FRANKFORT, Ky. — The Kentucky Senate has approved a bill authorizing the creation of an elective social studies course on the Bible in public schools.
S.B. 278 directs the Kentucky Board of Education to “promulgate administrative regulations” for the course, which may include an elective study on the Hebrew Scriptures or the New Testament, or both.
The legislation outlines that the purpose of the course is to “teach students knowledge of biblical content, characters, poetry, and narratives that are prerequisites to understanding contemporary society and culture, including literature, art, music, mores, oratory, and public policy.”
Sponsor Sen. Robin Webb, D-Grayson, told the Senate Education Committee on Thursday that the course will serve historical purposes as opposed to religious instruction.
“What this does is to allow Bible literacy courses in the form of a social studies elective,” she said. “This bill would not have religious connotation as much as a historical connotation.”
“A course under this section shall not endorse, favor, or promote, or disfavor or show hostility toward, any particular religion or nonreligious faith or religious perspective,” the proposed bill further notes.
The committee unanimously approved S.B. 278 following the hearing, sending the matter on to the full Senate for a vote, which likewise placed its stamp of approval on the move on Monday.
“I am happy to see this bill moving forward,” Webb told The Independent. “I had a Bible class in high school and it was very beneficial to me from a historical position.”
But the Anti-Defamation League is expressing concern that the course could result in proselytization even though Webb states that the course’s purpose is solely historical in nature.

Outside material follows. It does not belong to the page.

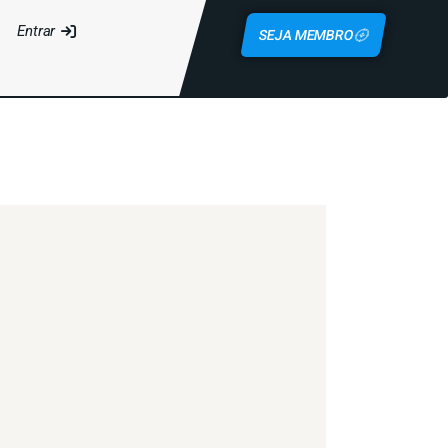
Entrar
SEJA MEMBRO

“Although the current version of the bill incorporates constitutional standards, additional safeguards are necessary. The legislation does not oblige course instructors to receive training on how to teach about the Bible in a constitutional manner and fails to provide the resources needed for such training,” it wrote in a statement.
“Without this training, it would be all too easy for these Bible courses to lead—intentionally or inadvertently—to unconstitutional proselytizing or endorsement of religion, which would inevitably lead to students feeling excluded and schools being subject to costly lawsuits,” the League continued.
As previously reported, the first textbook used in the American colonies even before the nation’s founding, “The New England Primer,” was largely focused on the Scriptures, and was stated to be popular in public and private schools alike until approximately the early 1900’s. It used mostly the King James Bible as reference, and spoke much about sin, salvation and proper behavior.
“Save me, O God, from evil all this day long, and let me love and serve Thee forever, for the sake of Jesus Christ, Thy Son,” it read.
Many of the Founders’ children learned to read from the primer.
Harvard University, the first university founded in America, possessed the motto “Truth for Christ and the Church.” It was named after minister John Havard.
“Let every scholar be plainly instructed and earnestly pressed to consider well the main end of his life and studies is to know God and Jesus Christ, which is eternal life. Therefore, to lay Christ in the bottom as the only foundation of all sound knowledge and learning,” the institution declared.